The Ohio Department of Transportation is uniting the highway over the next decade as part of a massive project called Thru the Valley.
But the I75 unification reminds Lockland of past highway pain and underlines its current deep struggles with connectivity to the areas around it.
ODOT spokesperson Kathleen Fuller says adding a fourth lane in each direction and bringing the highway together is necessary.
"We have more traffic than what our roadways can actually handle," she says. "It's not a 'build it and they will come' mentality. They've already come, they're already on the roadway. This helps improve safety tremendously."

Southbound 75 used to be the Miami-Erie Canal. The federal government built an early highway there during World War II to serve Wright Aviation, which was producing airplane engines for the war effort.
The state built the split in 1963. How it came about is murky, but mattress giant Stearns and Foster was likely one reason. Its factory was at what would become the north end of the split.

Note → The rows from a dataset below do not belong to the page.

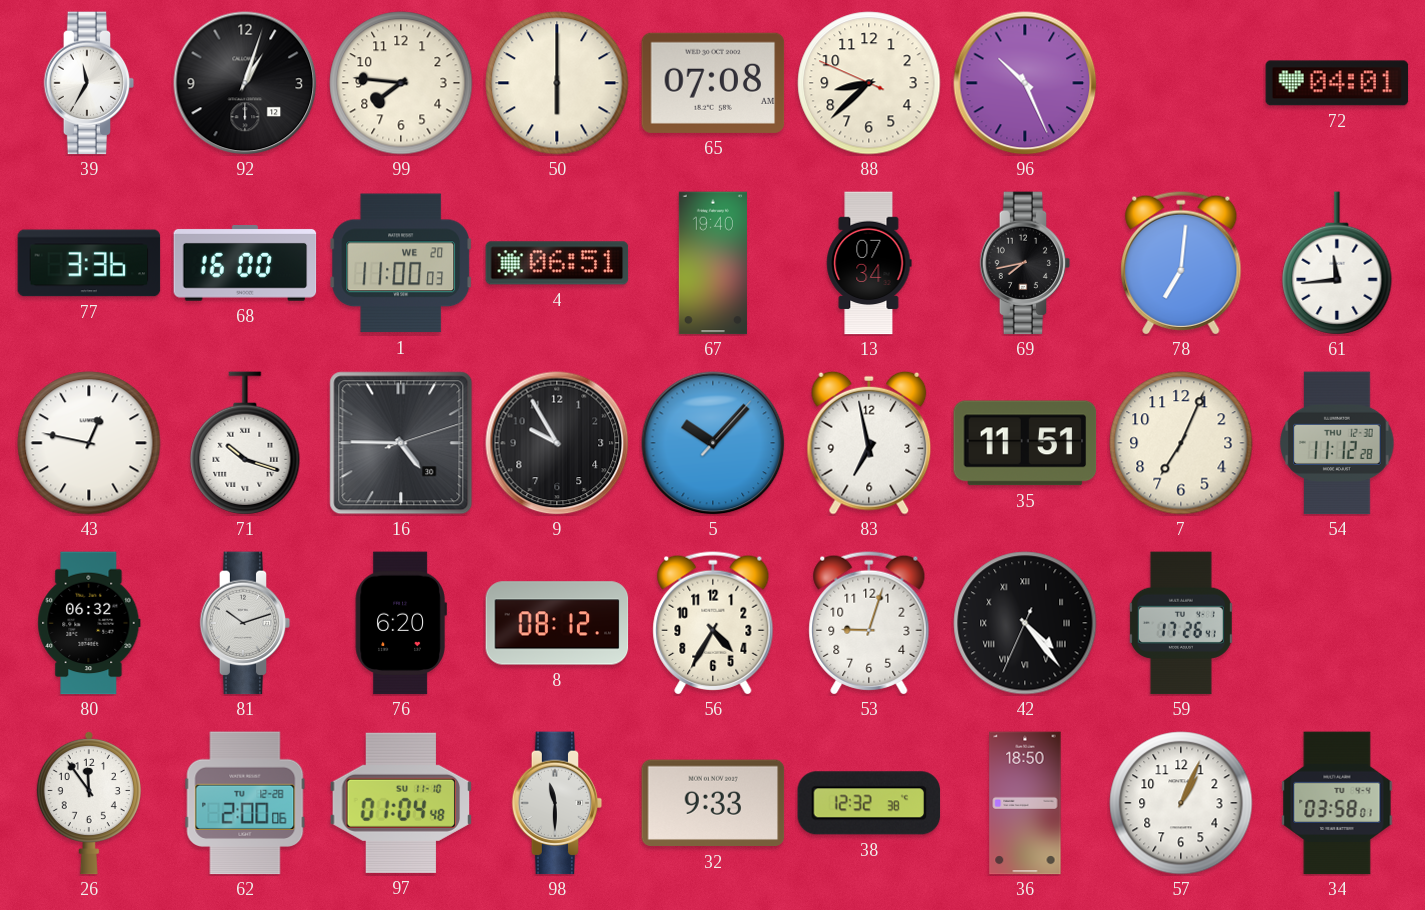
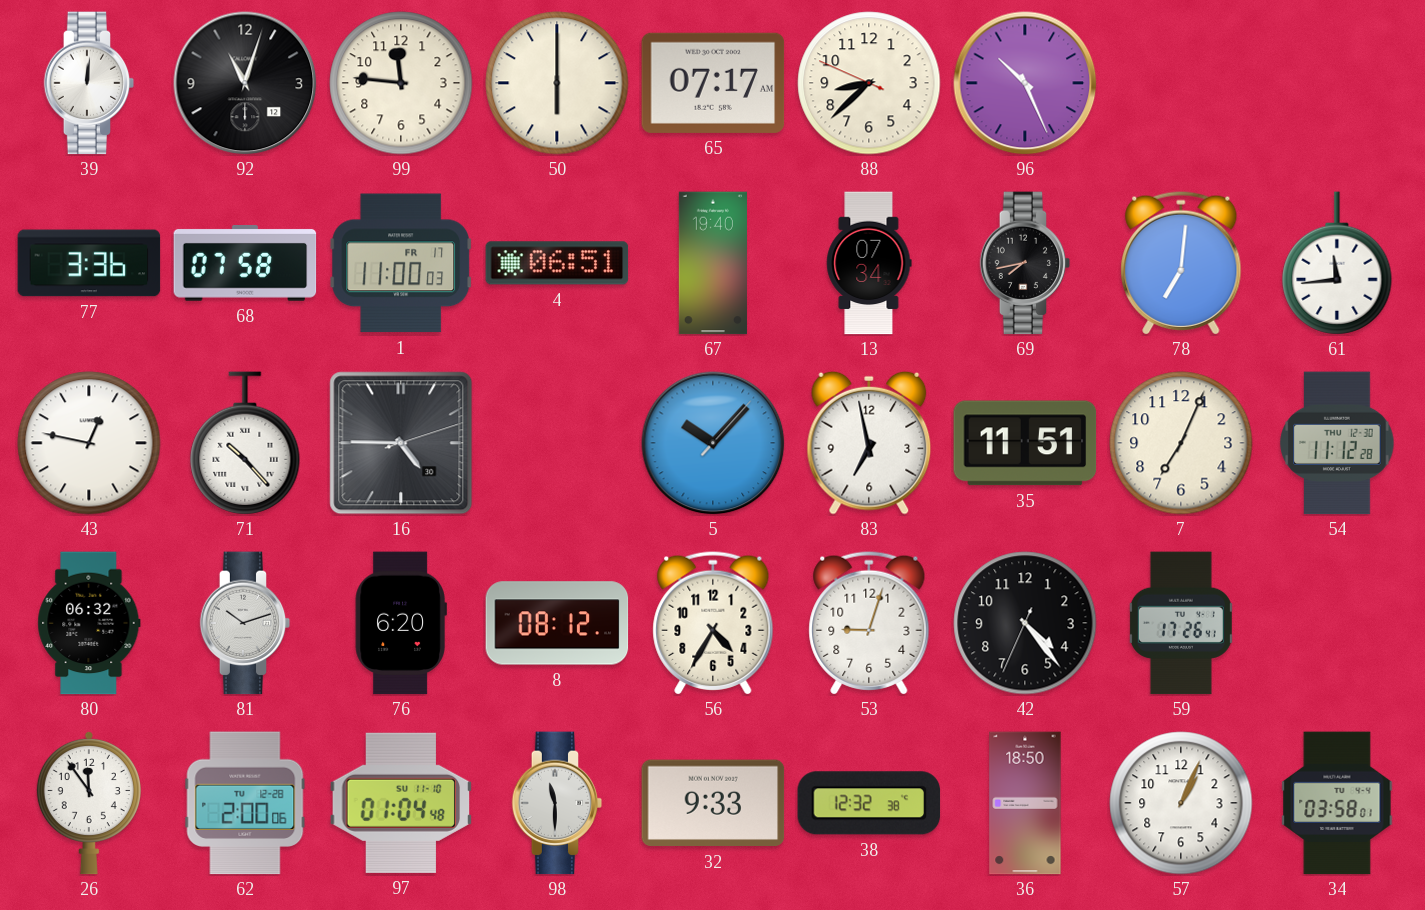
39: 11:35 -> 12:01
92: 1:03 -> 11:03
99: 7:46 -> 11:46
65: 07:08 -> 07:17
72: 04:01 -> none
68: 16:00 -> 07:58
1 date: WE 20 -> FR 17
71: 10:18 -> 10:23
9: 9:55 -> none
42 numerals: Roman -> Arabic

The split came with a cost. An August 1960 Cincinnati Enquirer story reports Lockland officials pushed back on the state transportation department's initial plans for removing 116 houses for the split. Eventually, 31 would come down.
"There is a question of spending millions of dollars of federal funds to run over four towns in order to get two lanes of highway for three miles when the present highway has not proved inadequate," then-Lockland Mayor Albert Leflar said at the time.
The municipality did its own traffic count in 1960 and claimed the highway was at only 25 percent capacity during peak hours, the Enquirer reported.
Mason says more homes were removed for the highway during another project last decade.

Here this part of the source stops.